Demonstrating that the whole arrangement was to cover up Cohen's payment to ensure such knowledge wouldn't hurt his presidential campaign, will be a "hell of a task, I think, for the prosecution here," Bederow said.
But Eisen scoffed at that potential defence. He said Trump would have to show there was no element of campaign intentionality, "no element whatsoever," regarding the payment to Daniels.
"Who does he think is fooling? Even for a serial fabricator like Donald Trump, this is beyond the pale," said Eisen, the attorney who worked on Trump's impeachment. "I do not accept that bad defence will succeed. No jury will buy that."
The credibility of Cohen
One of Bragg's biggest liabilities, said Bederow, could be his key witness: Michael Cohen.

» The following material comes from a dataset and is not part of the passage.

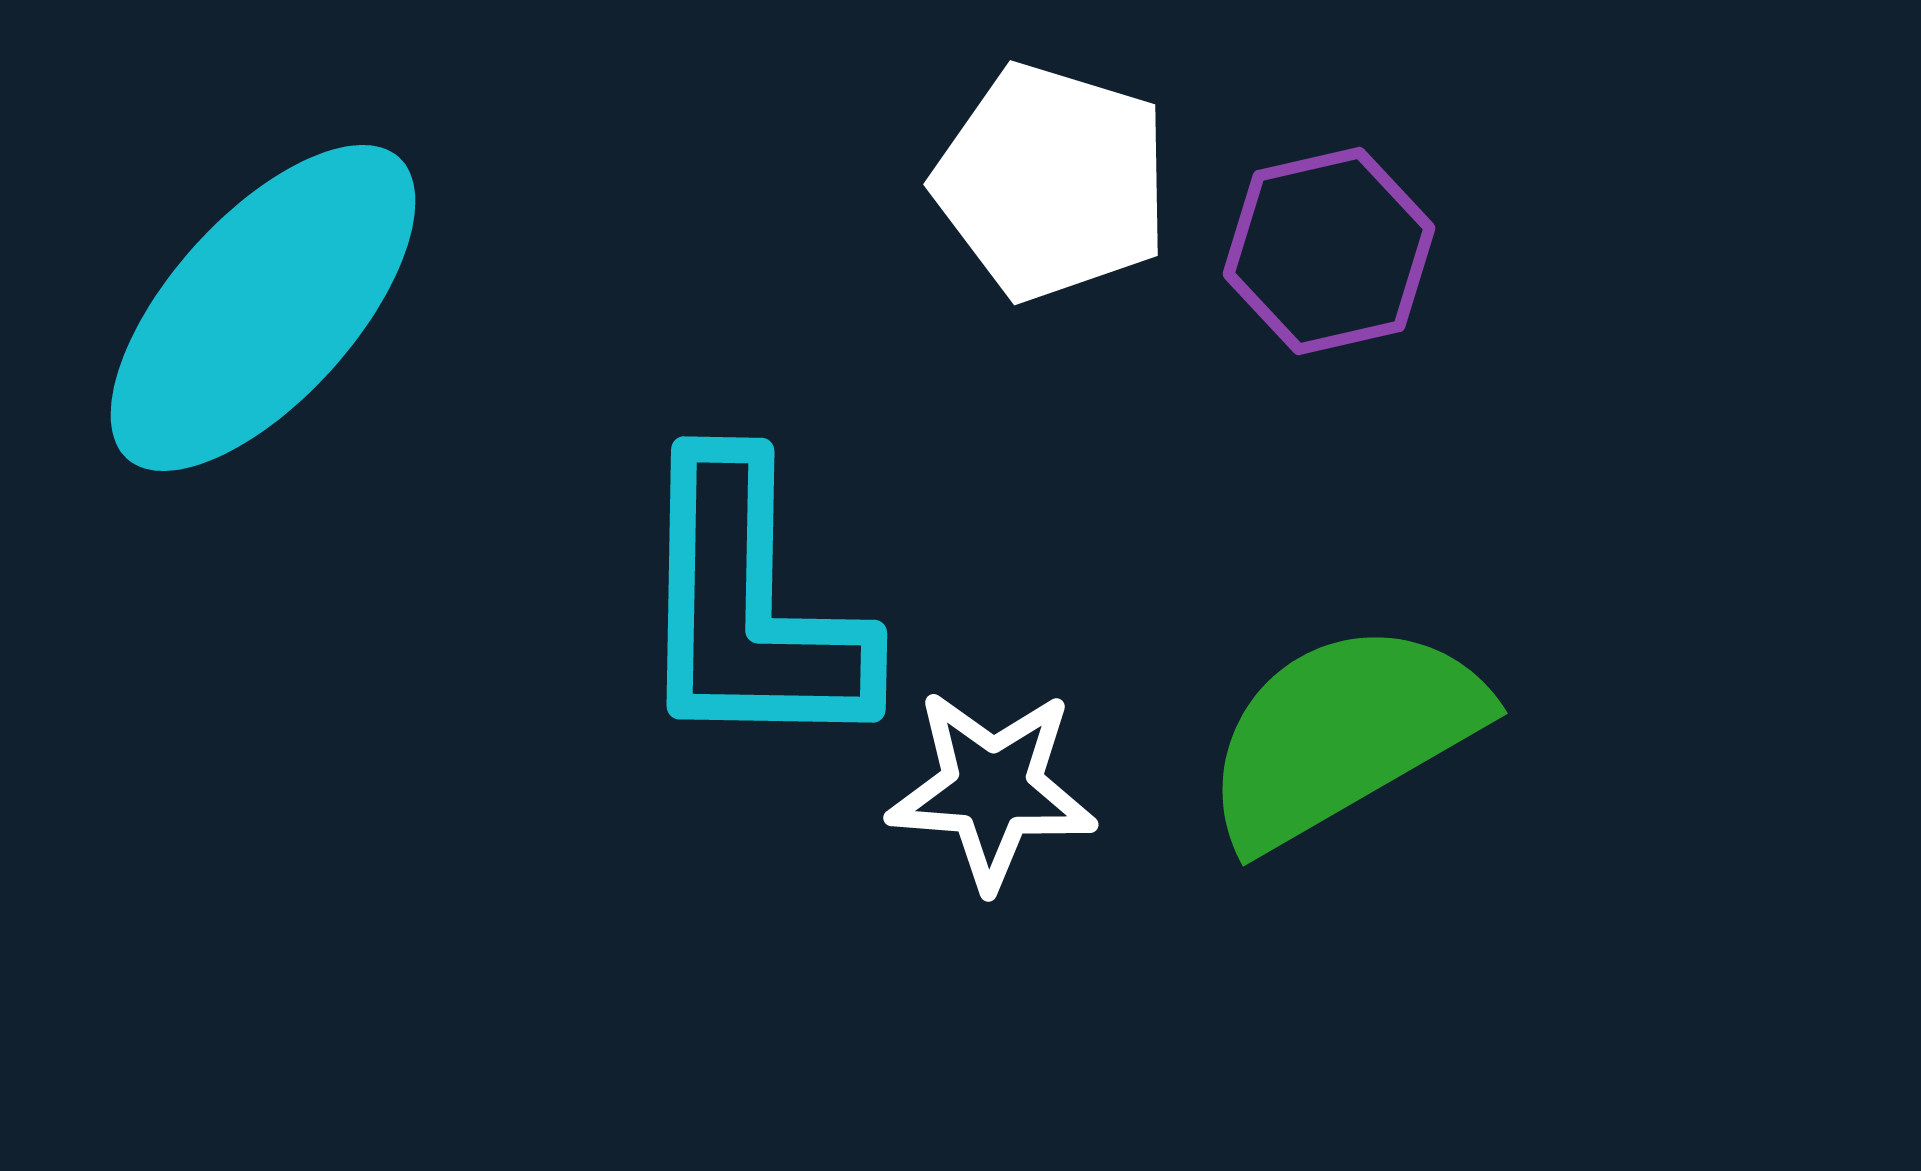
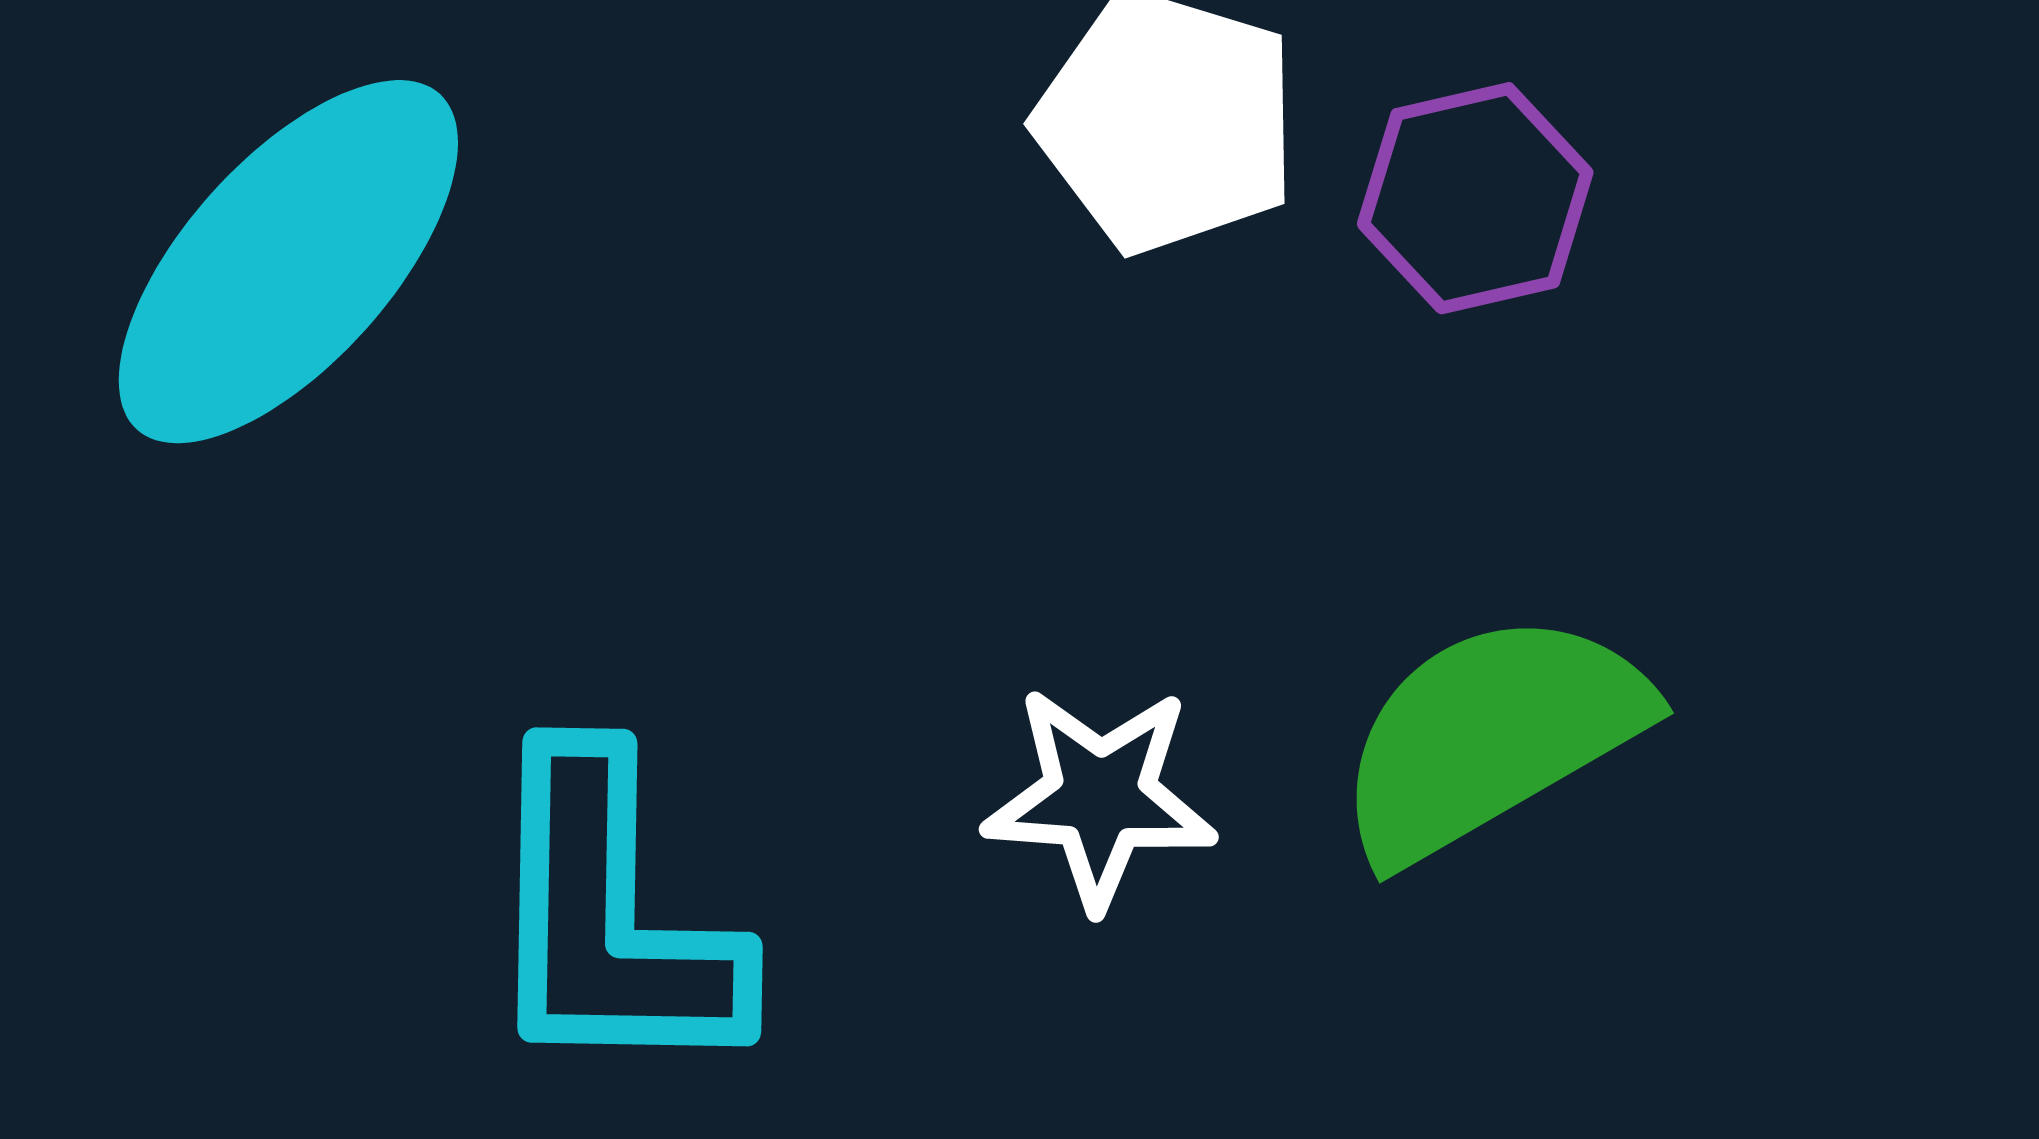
cyan L-shape: (750, 607) -> (610, 917), moved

"Michael Cohen is the worst witness imaginable that a prosecutor could have for several different reasons," Bederow said.
Most significantly, Bederow said, Cohen is a convicted felon, having pleaded guilty to campaign finance charges and of lying to the U.S. Congress.

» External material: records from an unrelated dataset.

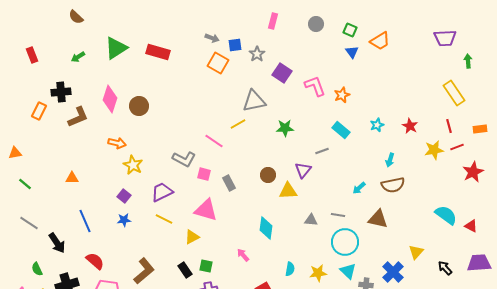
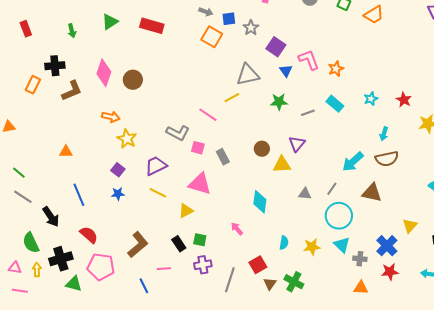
green triangle: (116, 48) -> (110, 22), size x0.7
blue triangle: (352, 52) -> (286, 71), moved
green arrow: (78, 57) -> (72, 31), turned -72
gray line: (322, 151) -> (308, 113), moved
green line: (25, 184) -> (19, 173), moved
cyan arrow: (359, 188) -> (353, 162), size x1.6
gray line: (338, 215) -> (332, 189), turned -64
green semicircle: (37, 269) -> (31, 243), size x1.5

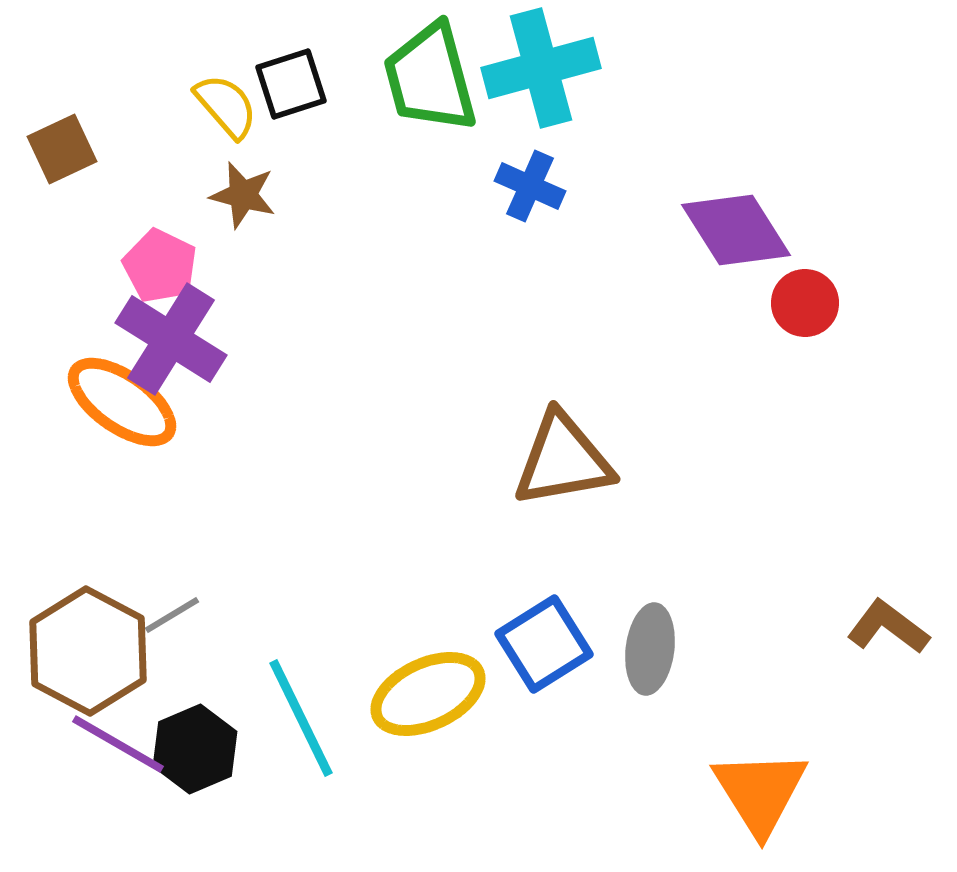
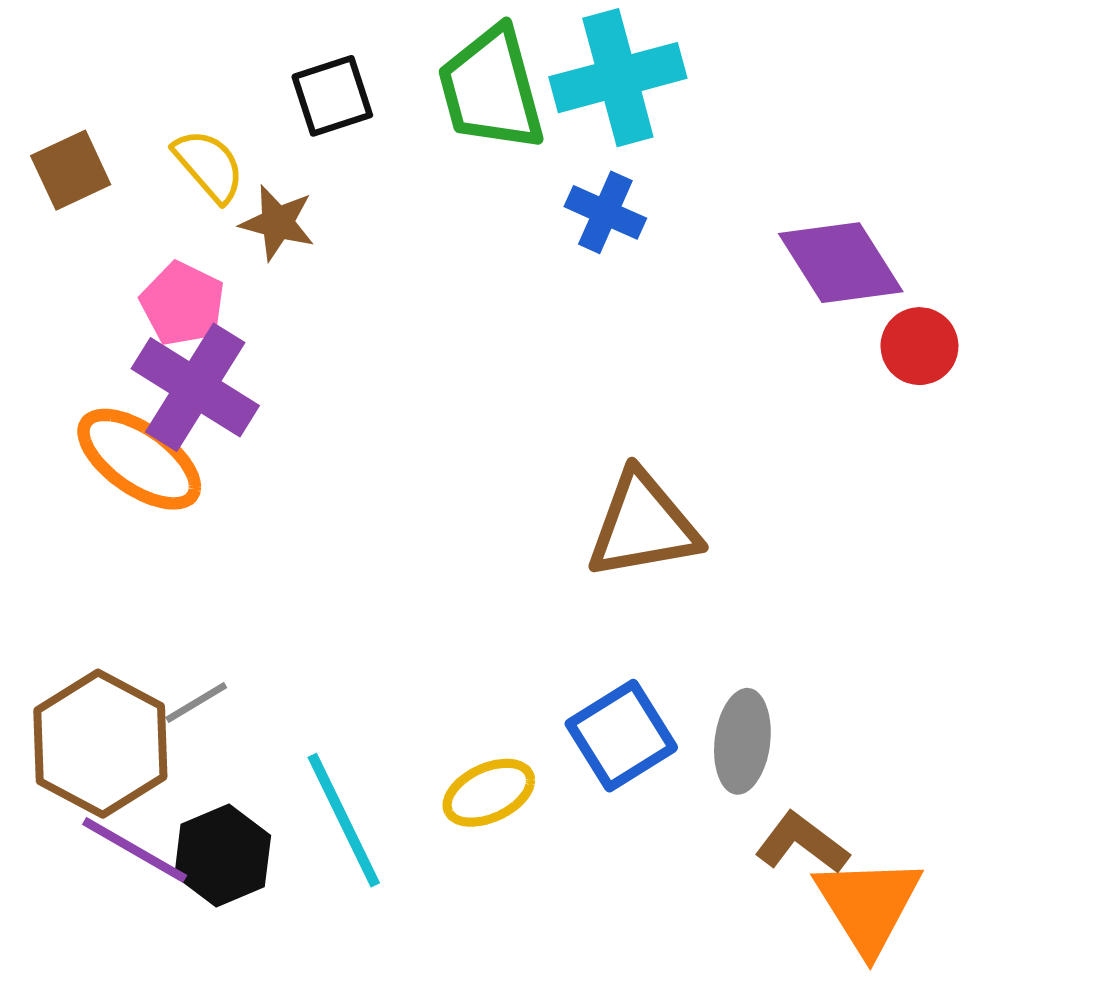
yellow semicircle: (226, 106) -> (209, 166), moved
brown L-shape: (888, 627) -> (802, 843), moved
yellow ellipse: (428, 694) -> (489, 793), size x0.7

"It's not often that the star witness literally has a conviction for making false statements under oath," Bederow said. "It's not a good starting point for any prosecutor."
Bederow said it's obvious that Cohen has a personal disdain for Trump, which could raise questions about his motivation to testify.
But prosecutors often have to rely on people who themselves were culpable in a crime, Eisen said.
"[Cohen] accepted responsibility for what he did wrong. And his story on the hush money payment has absolutely not varied right since he began cooperating. I know because he was one of the first witnesses that I talked to when we were doing the impeachment."
Eisen agreed that the cross-examination of Cohen would be "colourful and tough."
"I believe he's telling the truth. He's rough around the edges and colourful himself but I think he's going to withstand cross-examination."
Statute of limitations
Trump could benefit from the time it's taken Bragg to bring a case against him to court.
The statute of limitations for this kind of litigation is usually five years. And since the payment was made in 2016, more than six years have passed.
However, if a defendant has been out of state, then the statute of limitation can be "toiled" or suspended during that period. And Trump, having been in D.C. for four years as president, was out of state.
"But it's hard to believe the legislature would have intended ... that serving as president of the United States counts as being out of state," Shapiro said.